Après avoir «travaillé» pendant vingt-quatre heures sur son bras comme il l’a pu, il réussit à l’entailler. A travers la plaie à vif, il voit ses os. Avec son petit canif, il n’a aucune chance de pouvoir les sectionner. Comment faire? Porté par l’état d’illumination dans lequel il s’est plongé, il essaie de briser ses os à la hauteur du poignet, là où ils sont les plus fragiles, en se contorsionnant entre la pierre et la paroi. Entre douleur et rage, bien aidé par le travail de la pierre du premier jour qui les a déjà en partie brisés, il parvient effectivement à broyer son radius et son cubitus. Reste maintenant à trancher les veines et les ligaments. Méthodiquement, il prépare sa «table de travail». D’abord, installer une corde pour pouvoir descendre en rappel lorsqu’il sera libéré. Ensuite, mettre son short de rechange à portée de main pour pouvoir arrêter le flot de sang qui va se déverser. Enfin, s’appliquer un garrot à la hauteur du biceps (toujours avec une seule main!) pour limiter l’hémorragie. Pendant près d’une heure, avec son coutelas de fortune, Aron s’attaque aux dernières attaches naturelles qui relient son bras à sa main. Passé un certain stade de douleur, affirment ceux qui ont subi des tortures, on entre dans une phase qui ressemble plus à ce qu’on appelle de la souffrance: on a mal, mais dans une sorte d’apaisement étrange. C’est sans doute ce qu’a éprouvé Aron dans ces derniers instants. Le dernier ligament cède et, après cinq jours, il peut enfin se libérer. Immédiatement, il descend en rappel. Il s’arrête un instant devant la mare d’eau douce qui le narguait lorsque, déshydraté, il était prisonnier de sa corniche, et se désaltère abondamment. Il pense même à remplir ses bouteilles vides. On ne sait jamais, il n’est peut-être pas complètement tiré d’affaire...

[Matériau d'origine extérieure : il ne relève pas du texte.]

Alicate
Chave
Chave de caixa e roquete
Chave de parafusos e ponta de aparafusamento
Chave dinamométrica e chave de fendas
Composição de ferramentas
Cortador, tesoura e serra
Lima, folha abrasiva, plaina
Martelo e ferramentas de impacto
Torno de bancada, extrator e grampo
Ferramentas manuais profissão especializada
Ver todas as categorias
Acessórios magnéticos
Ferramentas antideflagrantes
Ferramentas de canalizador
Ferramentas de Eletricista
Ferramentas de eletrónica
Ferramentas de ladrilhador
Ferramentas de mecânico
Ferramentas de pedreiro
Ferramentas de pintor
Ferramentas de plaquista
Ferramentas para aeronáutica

Durant 10 kilomètres de marche, il conserve la force et la lucidité de s’orienter dans le canyon en direction de sa voiture. Il croit être sauvé lorsqu’il tombe sur deux touristes hollandais, qui n’ont malheureusement à lui offrir que les deux biscuits qui leur restent. Il n’est plus qu’à un kilomètre de sa voiture lorsque l’hélicoptère de Mitch Vetere aperçoit le petit groupe et se pose près de lui. Douze minutes plus tard, refusant brancard et chaise roulante, Ralston pénètre dans l’hôpital de Moab.

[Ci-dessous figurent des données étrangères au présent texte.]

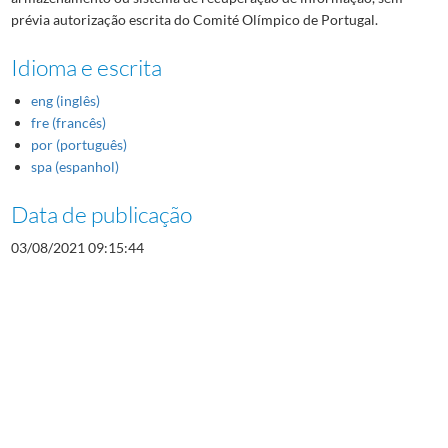
prévia autorização escrita do Comité Olímpico de Portugal.
Idioma e escrita
eng (inglês)
fre (francês)
por (português)
spa (espanhol)
Data de publicação
03/08/2021 09:15:44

Après un premier examen de son bras et devant la force morale d’Aron, un médecin se permet de plaisanter: «Comme grimpeur, vous êtes à l’évidence fortiche, mais comme chirurgien, ce n’est pas ça...» Mitch Vetere est aussitôt reparti avec deux de ses hommes pour tenter de récupérer le bras d’Aron pour une éventuelle greffe. Grâce aux indications précises de Ralston, toujours lucide, il parvient à l’endroit, mais impossible de bouger la pierre. Ce ne sera que le lendemain, avec treize hommes et des systèmes hydrauliques, qu’ils parviendront à récupérer le bras d’Aron. Mais il est trop tard. Il ne peut pas être greffé. L’année dernière, interrogé après un accident d’avalanche, Ralston déclarait: «Je sais que tout ce que j’ai fait n’est pas nécessaire, mais en même temps c’est nécessaire pour moi. Je ne mènerai pas une vie heureuse si je ne faisais pas ça. C’est mon ultime contribution, que cela plaise ou non. C’est mon art.» Comme l’a expliqué sa mère, il est d’ores et déjà certain qu’Aron, avec sa prothèse, repartira «là-bas, là-haut». Et à genoux s’il le faut.